2.3. Trapezoidal frequency-sweep experiments

Figure 7 shows selected trapezoidal frequency-sweep experiments using 0.5 mM TEMPONE. The frequency-sweep waveform is shown in Fig. 1b and indicated qualitatively in each experiment of Fig. 7. The data indicate no spectral dependence of FID shapes on power.

Figure 7.

Representative trapezoidal sweep responses for 0.5 mM TEMPONE obtained from using the waveform shown in Fig. 1b centered on the low field line. Sweep rates are 0.176 MHz/ns (equivalent to 3.8 kT/s). Figures 7a and c as shown are double-baseline corrected as described in the text.

Comparing Figs. 6 and 7, the maximum sweep rate is 7 times greater using the trapezoid, while a 1 μs plateau is about right for observation of the T₂ decay. The use of a trapezoidal sweep permits independent selection of the desired ramp sweep parameters and the desired plateau, which is not possible when using a triangular sweep. Furthermore, a rotating frame can be defined in the coordinate system of the precession of the spins during the plateau time. Precession of the magnetization is at a constant frequency in this coordinate system.

It is interesting to note that the pure absorption responses in Figs. 6 and 7 have the same initial sense both with ramp-up and ramp-down, whereas the dispersion signals have opposite responses.

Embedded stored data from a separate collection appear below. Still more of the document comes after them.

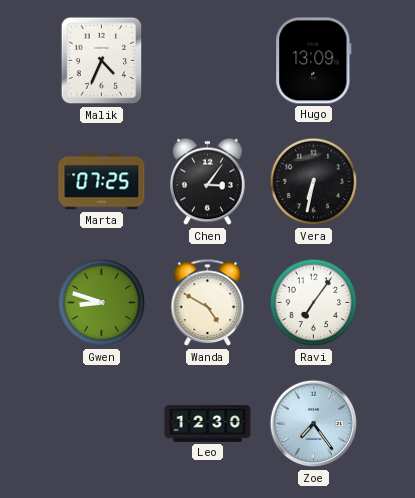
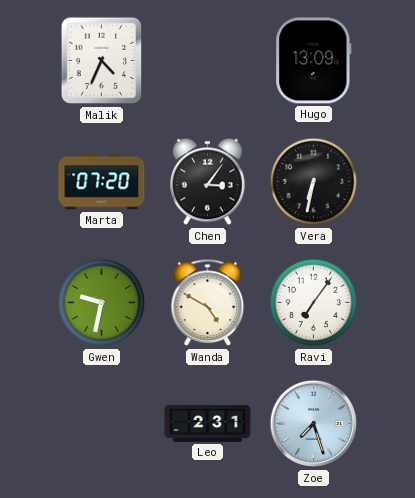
Marta: 07:25 -> 07:20
Gwen: 8:48 -> 9:32
Leo: 12:30 -> 2:31
Zoe: 7:24 -> 7:27
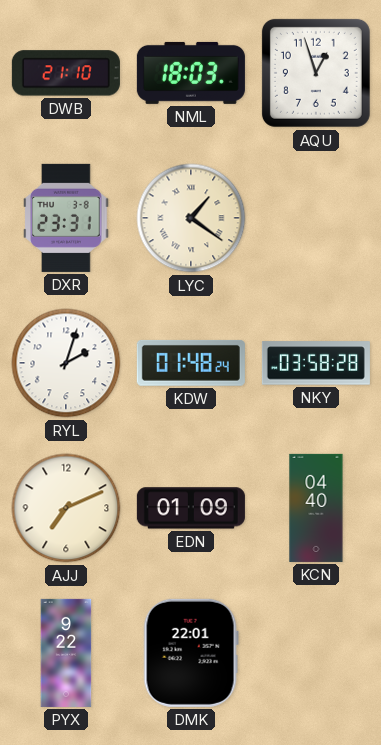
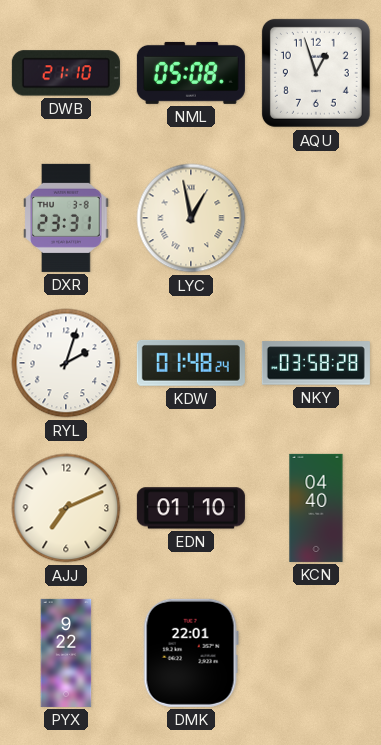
NML: 18:03 -> 05:08
LYC: 1:21 -> 12:58
EDN: 01:09 -> 01:10
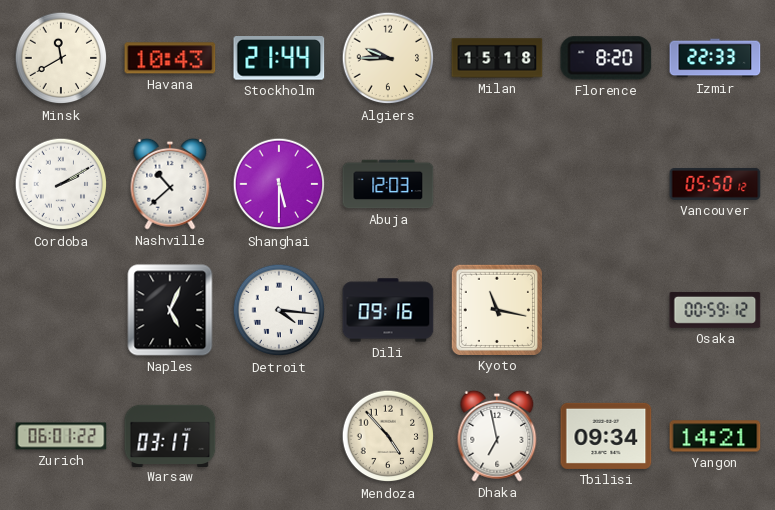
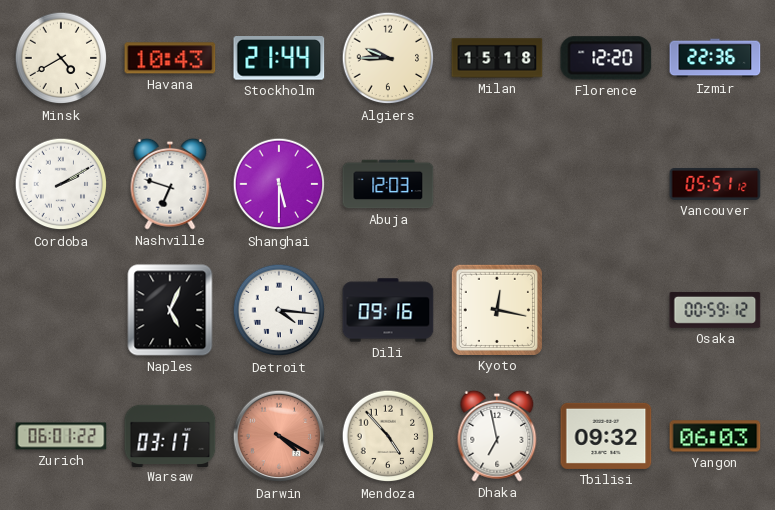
Minsk: 11:40 -> 4:40
Florence: 8:20 -> 12:20
Izmir: 22:33 -> 22:36
Nashville: 10:38 -> 6:48
Vancouver: 05:50 -> 05:51
Kyoto: 11:17 -> 12:17
Darwin: none -> 4:20
Tbilisi: 09:34 -> 09:32
Yangon: 14:21 -> 06:03
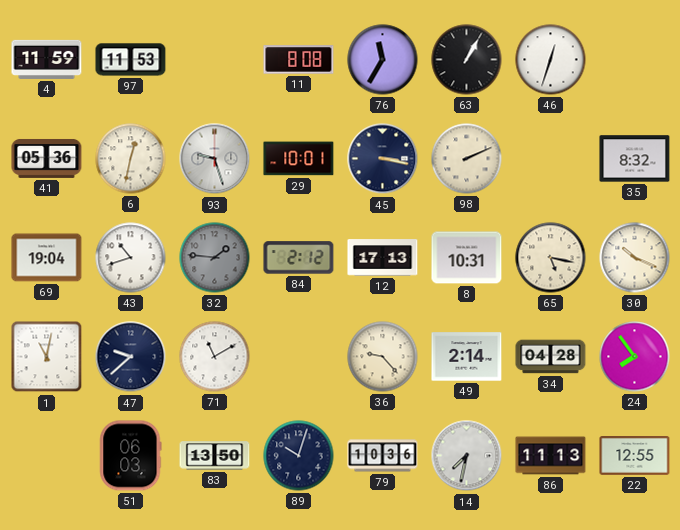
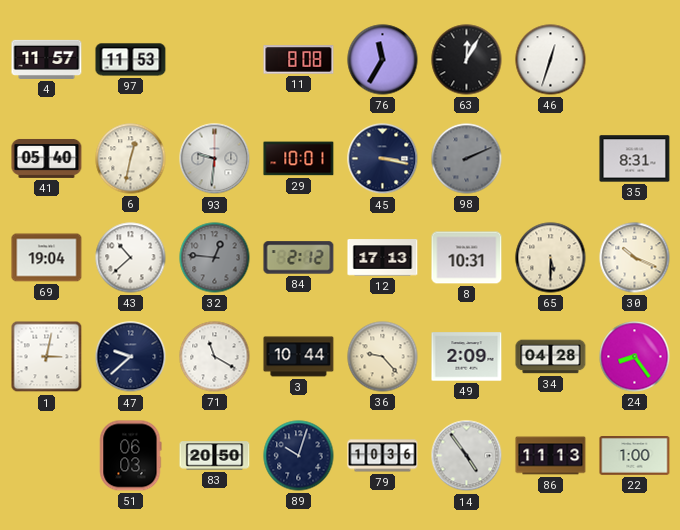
4: 11:59 -> 11:57
63: 1:05 -> 12:05
41: 05:36 -> 05:40
93: 9:27 -> 9:31
98 dial: cream -> grey
35: 8:32 -> 8:31
43: 10:42 -> 10:38
32: 1:46 -> 12:46
65: 5:17 -> 5:30
1: 11:02 -> 3:02
71: 11:10 -> 11:20
3: none -> 10:44
49: 2:14 -> 2:09
24: 7:54 -> 8:24
83: 13:50 -> 20:50
14: 7:32 -> 4:54
22: 12:55 -> 1:00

An additional baseline correction strategy was introduced for the trapezoidal sweep spectra of Figs. 7a and c. After the data were collected, the main magnetic field was shifted by 50 G and the acquisition sequence repeated in its entirety to obtain a reliable baseline reference. The spectra of Figs. 7a and c were produced by subtraction of the baseline data from the EPR signal data. The improvement is notable, leading to the conclusion that the 20 G offset used to provide baseline improvement as the data are collected is inadequate.

2.4. CTPO frequency-sweep experiments

Results of the experiments on CTPO samples are shown in Fig. 8. Figures 8a and b were obtained at −10 dBm incident power, 50 kHz triangular sweep, and 44.7 MHz deviation on the ¹⁵N isotope. They can be compared with Figs. 6c and d from TEMPONE, noting that the latter displays were obtained using a 32 MHz deviation. It is apparent in both the frequency-swept experiments and the EPR spectra of Fig. 5 that the CTPO linewidths are somewhat greater. This molecule exhibits exquisite spectral resolution at X-band that shows evidence of internal molecular motions [11]. At W-band, this resolution is not observed.

Figure 8.

Representative swept-frequency responses for the CTPO samples. Figures 8a and b used 50 kHz triangular waveforms of 44.7 MHz deviation centered on the low field line. Figure 8e used 50 kHz triangular waveforms of 45.3 MHz deviation centered between the two low field lines of ¹⁴N + ¹⁵N CTPO. Figures 8c, d, f, g, and h used the trapezoidal waveform of 36.7 MHz deviation centered on the low field or between the two low field lines of the ¹⁴N + ¹⁵N CTPO. Sweep rates are 0.147 MHz/ns (equivalent to 3.2 kT/s). Figures 8c and h are double-baseline corrected.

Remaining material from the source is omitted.